▶ [What this task involves]: Look through the lines below and extract any with the word "type".

▶ [Records supplied]:
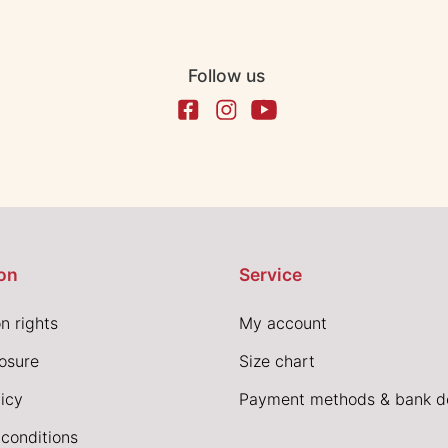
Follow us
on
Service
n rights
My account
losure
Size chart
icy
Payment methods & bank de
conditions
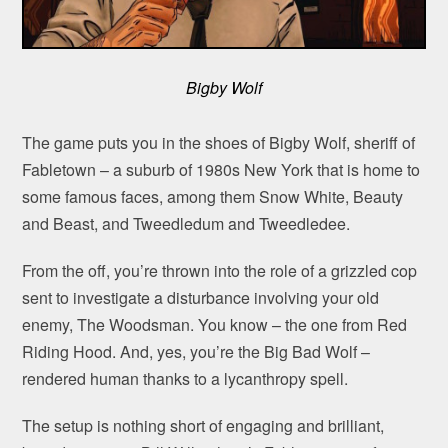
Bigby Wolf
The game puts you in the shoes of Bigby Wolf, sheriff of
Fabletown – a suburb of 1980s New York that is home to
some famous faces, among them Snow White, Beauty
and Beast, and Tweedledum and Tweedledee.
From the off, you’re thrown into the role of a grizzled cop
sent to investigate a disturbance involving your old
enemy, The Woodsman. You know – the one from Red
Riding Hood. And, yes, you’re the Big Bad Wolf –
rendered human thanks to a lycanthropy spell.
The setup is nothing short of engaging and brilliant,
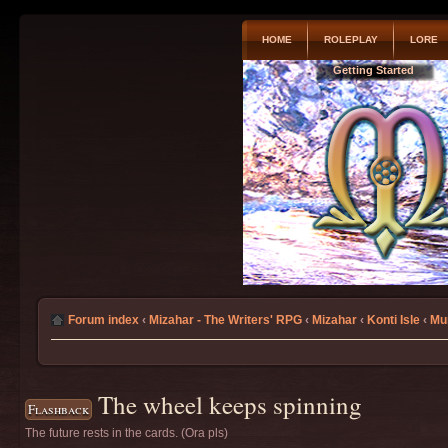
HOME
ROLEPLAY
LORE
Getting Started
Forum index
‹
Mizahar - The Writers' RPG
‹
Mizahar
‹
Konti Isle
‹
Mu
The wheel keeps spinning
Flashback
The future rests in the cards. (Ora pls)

...

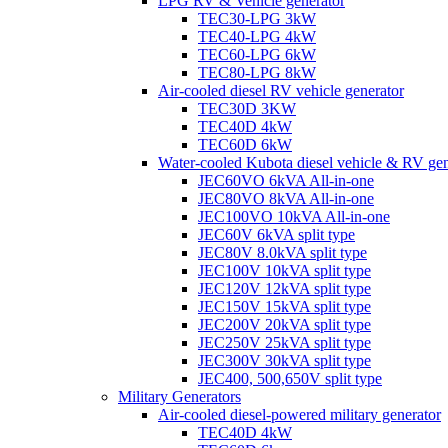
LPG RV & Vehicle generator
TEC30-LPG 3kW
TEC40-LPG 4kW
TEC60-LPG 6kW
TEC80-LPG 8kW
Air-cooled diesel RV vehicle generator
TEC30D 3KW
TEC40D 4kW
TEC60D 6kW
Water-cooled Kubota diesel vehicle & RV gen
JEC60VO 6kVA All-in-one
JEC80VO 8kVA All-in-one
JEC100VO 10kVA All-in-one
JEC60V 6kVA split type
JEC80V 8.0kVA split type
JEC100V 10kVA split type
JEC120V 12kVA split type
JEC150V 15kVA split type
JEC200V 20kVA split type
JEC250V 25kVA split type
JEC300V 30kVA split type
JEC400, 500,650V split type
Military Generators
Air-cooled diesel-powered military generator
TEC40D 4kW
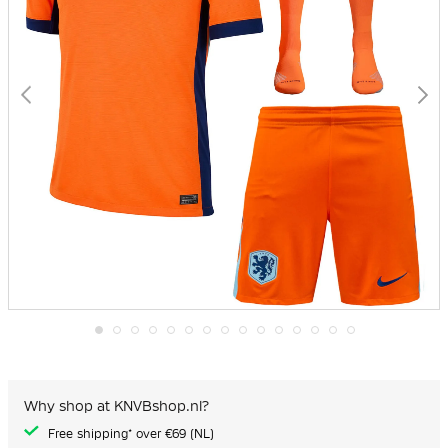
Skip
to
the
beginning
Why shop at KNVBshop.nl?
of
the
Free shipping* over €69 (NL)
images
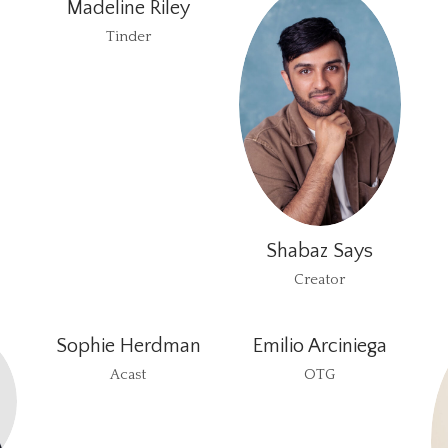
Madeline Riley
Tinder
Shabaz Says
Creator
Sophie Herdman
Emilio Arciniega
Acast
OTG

▶ [Answer to this exercise]:
JEC60V 6kVA split type
JEC80V 8.0kVA split type
JEC100V 10kVA split type
JEC120V 12kVA split type
JEC150V 15kVA split type
JEC200V 20kVA split type
JEC250V 25kVA split type
JEC300V 30kVA split type
JEC400, 500,650V split type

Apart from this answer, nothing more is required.